After working his way out of a hospital room, and going through physical therapy, Lawrence was hit with overwhelming medical bills. Faced with losing his career and going into bankruptcy, he threw himself into touring to re-establish his momentum and to pay off creditors. The results were pretty impressive. His first single also named "Sticks and Stones" went No. 1. His second album, "Alibis" rocketed to gold status in 17 days, eventually going platinum, and in 1993 the Nashville music industry rewarded his efforts by naming him Best New Male Vocalist at the American Country Music Awards.
"I was shot in May and performing in September. We went on and did 289 shows in 1992. It was sort of ridiculous," he says.
Lawrence's life has been a roller coaster ride ever since. He's released eight CDs and had 16 chart-topping singles, including "Texas Tornado," "Time Marches On" and "If the World Had a Front Porch." But he's also wrestled with personal demons, often in a very public manner.
A few years ago Lawrence went through a highly-publicized divorce, complete with criminal charges and lawsuits. When the dust settled, he found himself taking time of to recollect himself and work on channeling the experiences into his music.

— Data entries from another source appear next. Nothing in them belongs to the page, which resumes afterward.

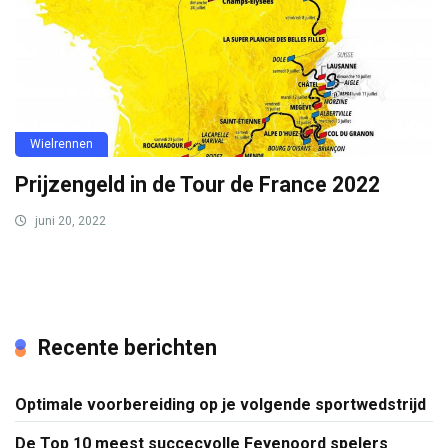
Wielrennen
Prijzengeld in de Tour de France 2022
juni 20, 2022
Recente berichten
Optimale voorbereiding op je volgende sportwedstrijd
De Top 10 meest succecvolle Feyenoord spelers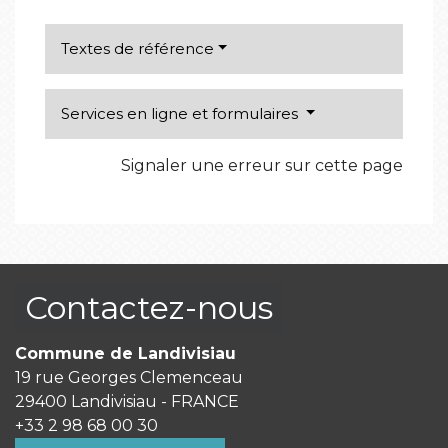
Textes de référence
Services en ligne et formulaires
Signaler une erreur sur cette page
Contactez-nous
Commune de Landivisiau
19 rue Georges Clemenceau
29400 Landivisiau - FRANCE
+33 2 98 68 00 30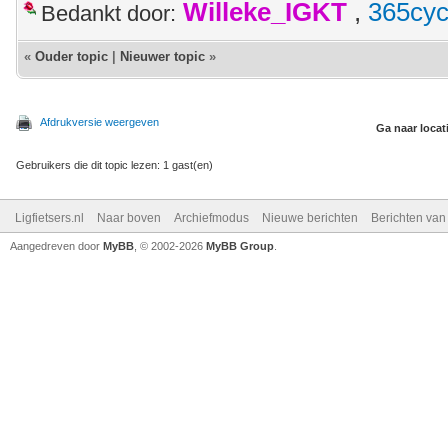
Willeke_IGKT
,
365cyc
Bedankt door:
«
Ouder topic
|
Nieuwer topic
»
Afdrukversie weergeven
Ga naar locat
Gebruikers die dit topic lezen: 1 gast(en)
Ligfietsers.nl
Naar boven
Archiefmodus
Nieuwe berichten
Berichten va
Aangedreven door
MyBB
, © 2002-2026
MyBB Group
.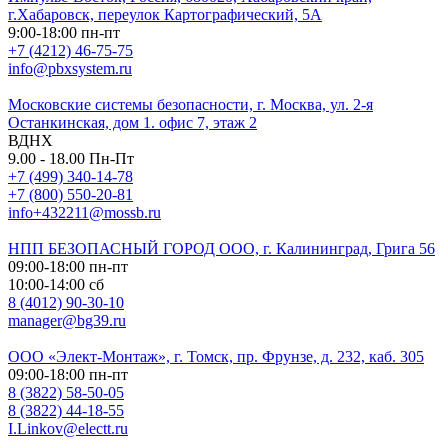
г.Хабаровск, переулок Картографический, 5А
9:00-18:00 пн-пт
+7 (4212) 46-75-75
info@pbxsystem.ru
Московские системы безопасности, г. Москва, ул. 2-я
Останкинская, дом 1. офис 7, этаж 2
ВДНХ
9.00 - 18.00 Пн-Пт
+7 (499) 340-14-78
+7 (800) 550-20-81
info+432211@mossb.ru
НПП БЕЗОПАСНЫЙ ГОРОД ООО, г. Калининград, Грига 56
09:00-18:00 пн-пт
10:00-14:00 сб
8 (4012) 90-30-10
manager@bg39.ru
ООО «Элект-Монтаж», г. Томск, пр. Фрунзе, д. 232, каб. 305
09:00-18:00 пн-пт
8 (3822) 58-50-05
8 (3822) 44-18-55
I.Linkov@electt.ru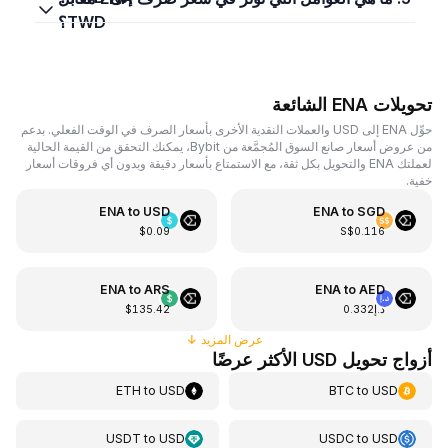
TWD؟
تحويلات ENA الشائعة
حوِّل ENA إلى USD والعملات النقدية الأخرى بأسعار الصرف في الوقت الفعلي. بدعم
من عروض أسعار صانع السوق المُجمَّعة من Bybit، يمكنك التحقق من القيمة الحالية
لعملتك ENA والتحويل بكل ثقة، مع الاستمتاع بأسعار دقيقة وبدون أي فروقات أسعار
خفية.
ENA
to
USD
ENA
to
SGD
$0.09
S$0.116
ENA
to
ARS
ENA
to
AED
د.إ0.332
$135.42
عرض المزيد
↓
أزواج تحويل USD الأكثر عرضًا
ETH
to
USD
BTC
to
USD
USDT
to
USD
USDC
to
USD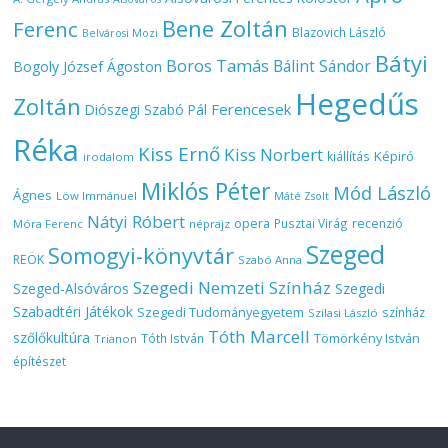
Bene Zoltán
Ferenc
Blazovich László
Belvárosi Mozi
Bátyi
Boros Tamás
Bálint Sándor
Bogoly József Ágoston
Hegedűs
Zoltán
Ferencesek
Diószegi Szabó Pál
Réka
Kiss Ernő
Kiss Norbert
Képiró
kiállítás
irodalom
Miklós Péter
Mód László
Ágnes
Löw Immánuel
Máté Zsolt
Nátyi Róbert
opera
Pusztai Virág
recenzió
Móra Ferenc
néprajz
Szeged
Somogyi-könyvtár
REÖK
Szabó Anna
Szegedi Nemzeti Színház
Szeged-Alsóváros
Szegedi
Szabadtéri Játékok
Szegedi Tudományegyetem
színház
Szilasi László
Tóth Marcell
szőlőkultúra
Tömörkény István
Tóth István
Trianon
építészet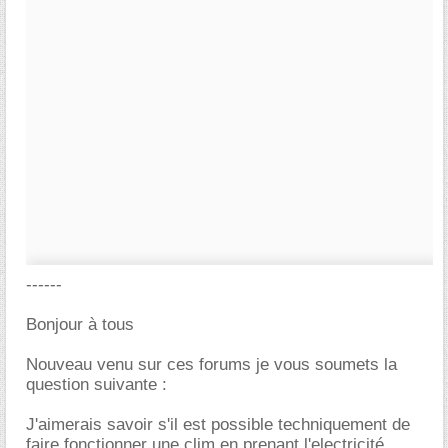
------
Bonjour à tous
Nouveau venu sur ces forums je vous soumets la
question suivante :
J'aimerais savoir s'il est possible techniquement de
faire fonctionner une clim en prenant l'electricité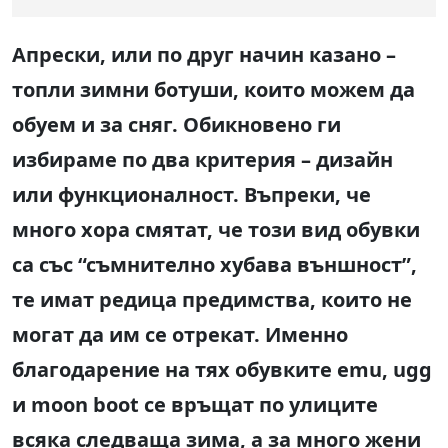
Апрески, или по друг начин казано –
топли зимни ботуши, които можем да
обуем и за сняг. Обикновено ги
избираме по два критерия – дизайн
или функционалност. Въпреки, че
много хора смятат, че този вид обувки
са със “съмнително хубава външност”,
те имат редица предимства, които не
могат да им се отрекат. Именно
благодарение на тях обувките emu, ugg
и moon boot се връщат по улиците
всяка следваща зима, а за много жени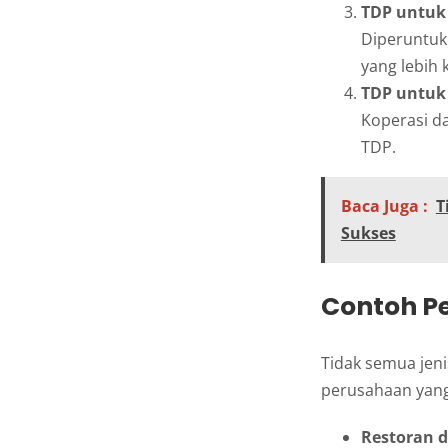
TDP untuk 
Diperuntuk
yang lebih 
TDP untuk
Koperasi da
TDP.
Baca Juga :
T
Sukses
Contoh P
Tidak semua jen
perusahaan yan
Restoran d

The result was the critically-acclaimed CD "Lessons Learned" that he released last year. He believes it's healthy to write about his experiences, but not just as therapy. More than anything, moving on in life seems to have helped him. He remarried last year, and the couple just had a new baby.
Lawrence is now with Warner Brothers, and he has a new single, "Life Don't Have to be So Hard," coming out in September, with a yet-unnamed CD to follow in October. Ever the businessman, he talks extensively about shelf space, video shoots and an extensive Spring tour in 2002. But it's making music that still fires him up the most.
"Whenever I start producing I examine where I am in life. I have to identify with a song. That's caused complications with labels when they pushed songs at me just to because a songwriter was hot, or it would get a CMA nomination," Lawrence says. "I came to Nashville with some hard-headed ideas about what country music is and what I would sing. I have to sing these songs a long time. The guys in suits don't have to do it. I do. Music is supposed to give you an emotional experience. I hope I can communicate that to people out there."